____ Records for this exercise
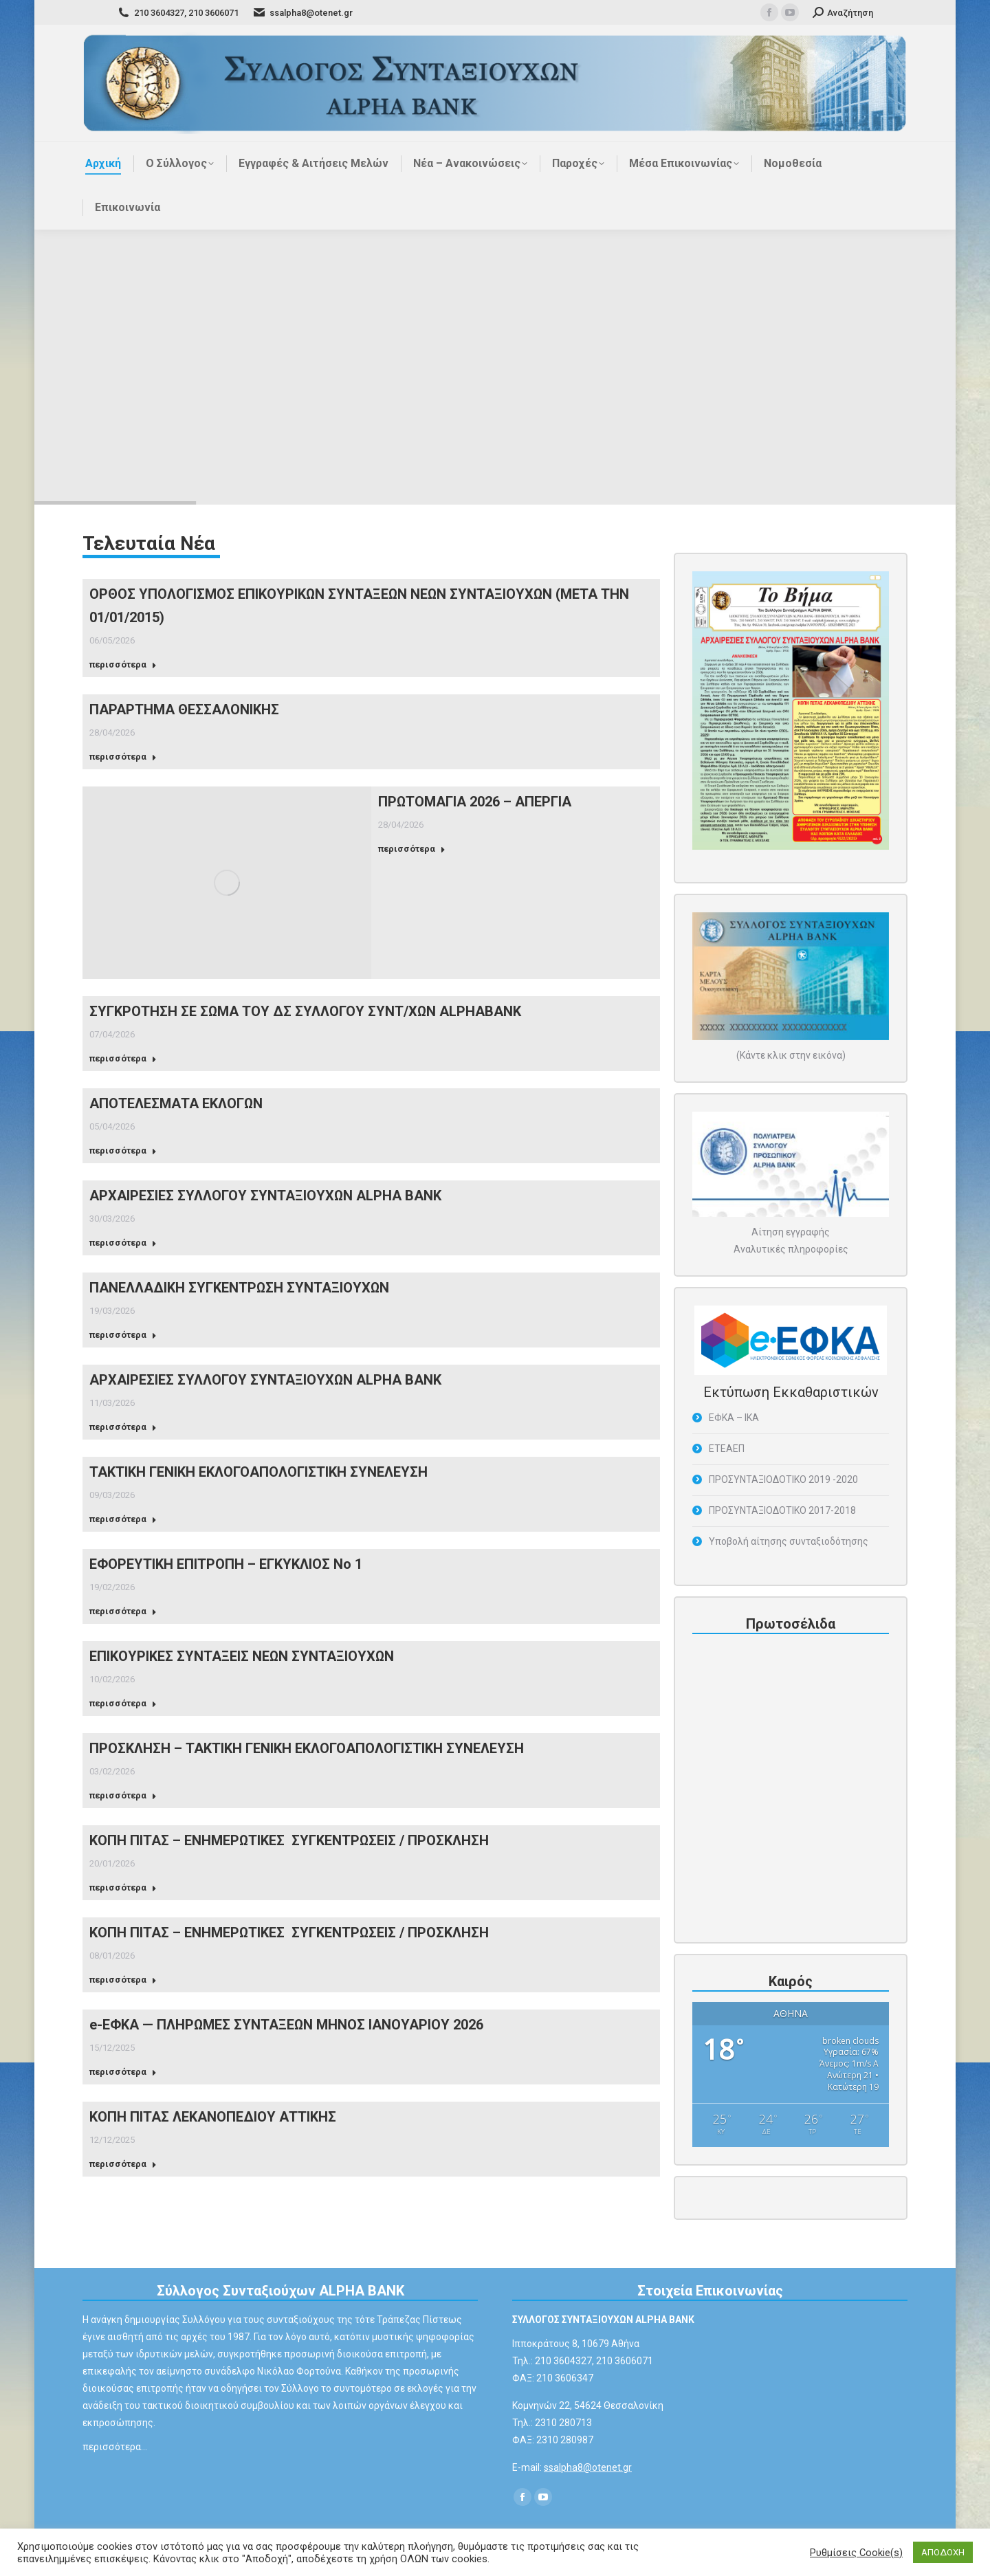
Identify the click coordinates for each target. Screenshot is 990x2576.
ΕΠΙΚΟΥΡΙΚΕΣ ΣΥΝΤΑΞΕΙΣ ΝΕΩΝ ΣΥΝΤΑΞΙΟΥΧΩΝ (241, 1656)
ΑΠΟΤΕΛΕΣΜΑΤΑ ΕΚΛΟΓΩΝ (176, 1103)
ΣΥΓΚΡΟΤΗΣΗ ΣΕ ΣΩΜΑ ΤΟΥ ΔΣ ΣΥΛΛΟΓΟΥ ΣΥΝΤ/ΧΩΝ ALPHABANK (305, 1011)
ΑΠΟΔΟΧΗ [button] (943, 2552)
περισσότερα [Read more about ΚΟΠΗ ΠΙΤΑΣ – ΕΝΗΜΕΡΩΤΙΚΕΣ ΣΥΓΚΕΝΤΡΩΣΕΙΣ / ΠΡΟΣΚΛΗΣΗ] (123, 1887)
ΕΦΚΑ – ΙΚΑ (734, 1417)
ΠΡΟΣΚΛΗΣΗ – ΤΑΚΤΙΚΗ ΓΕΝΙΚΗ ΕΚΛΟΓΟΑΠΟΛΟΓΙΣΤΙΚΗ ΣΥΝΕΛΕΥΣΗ (306, 1748)
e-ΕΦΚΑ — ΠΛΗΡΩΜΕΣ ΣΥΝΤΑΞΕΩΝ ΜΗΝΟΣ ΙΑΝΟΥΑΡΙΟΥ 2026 (286, 2024)
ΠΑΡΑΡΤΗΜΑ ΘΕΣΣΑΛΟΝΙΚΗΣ (184, 709)
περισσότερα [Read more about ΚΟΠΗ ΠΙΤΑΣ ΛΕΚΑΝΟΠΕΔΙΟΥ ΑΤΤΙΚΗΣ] (123, 2164)
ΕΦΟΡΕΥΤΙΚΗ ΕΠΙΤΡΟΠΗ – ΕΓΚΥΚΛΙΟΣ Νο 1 (225, 1564)
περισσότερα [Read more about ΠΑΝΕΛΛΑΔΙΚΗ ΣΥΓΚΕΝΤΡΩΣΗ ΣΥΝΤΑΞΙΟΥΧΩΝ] (123, 1335)
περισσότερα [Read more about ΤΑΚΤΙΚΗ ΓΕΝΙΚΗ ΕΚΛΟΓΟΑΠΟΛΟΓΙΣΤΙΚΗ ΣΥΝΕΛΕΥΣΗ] (123, 1519)
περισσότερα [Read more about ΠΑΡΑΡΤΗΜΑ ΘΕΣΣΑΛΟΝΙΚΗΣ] (123, 756)
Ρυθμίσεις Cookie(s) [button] (856, 2552)
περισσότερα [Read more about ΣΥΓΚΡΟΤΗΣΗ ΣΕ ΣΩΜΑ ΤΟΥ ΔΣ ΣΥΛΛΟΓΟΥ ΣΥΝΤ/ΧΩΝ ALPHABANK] (123, 1058)
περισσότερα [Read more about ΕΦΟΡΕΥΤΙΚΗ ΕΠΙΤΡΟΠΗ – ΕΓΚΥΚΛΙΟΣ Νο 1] (123, 1611)
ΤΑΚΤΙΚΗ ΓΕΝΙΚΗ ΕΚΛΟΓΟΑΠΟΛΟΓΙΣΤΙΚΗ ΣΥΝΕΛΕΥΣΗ (258, 1472)
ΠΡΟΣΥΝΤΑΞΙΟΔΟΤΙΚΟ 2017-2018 (782, 1510)
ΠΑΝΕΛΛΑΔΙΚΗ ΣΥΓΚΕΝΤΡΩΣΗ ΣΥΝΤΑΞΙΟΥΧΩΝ (239, 1287)
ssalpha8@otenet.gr (588, 2467)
________
Work to be completed:
From the line containing "Ρυθμίσεις Cookie(s) [button] (856, 2552)" down to the end of the listing above, return each line exactly as it appears and nothing more.

Reply to the task:
Ρυθμίσεις Cookie(s) [button] (856, 2552)
περισσότερα [Read more about ΣΥΓΚΡΟΤΗΣΗ ΣΕ ΣΩΜΑ ΤΟΥ ΔΣ ΣΥΛΛΟΓΟΥ ΣΥΝΤ/ΧΩΝ ALPHABANK] (123, 1058)
περισσότερα [Read more about ΕΦΟΡΕΥΤΙΚΗ ΕΠΙΤΡΟΠΗ – ΕΓΚΥΚΛΙΟΣ Νο 1] (123, 1611)
ΤΑΚΤΙΚΗ ΓΕΝΙΚΗ ΕΚΛΟΓΟΑΠΟΛΟΓΙΣΤΙΚΗ ΣΥΝΕΛΕΥΣΗ (258, 1472)
ΠΡΟΣΥΝΤΑΞΙΟΔΟΤΙΚΟ 2017-2018 (782, 1510)
ΠΑΝΕΛΛΑΔΙΚΗ ΣΥΓΚΕΝΤΡΩΣΗ ΣΥΝΤΑΞΙΟΥΧΩΝ (239, 1287)
ssalpha8@otenet.gr (588, 2467)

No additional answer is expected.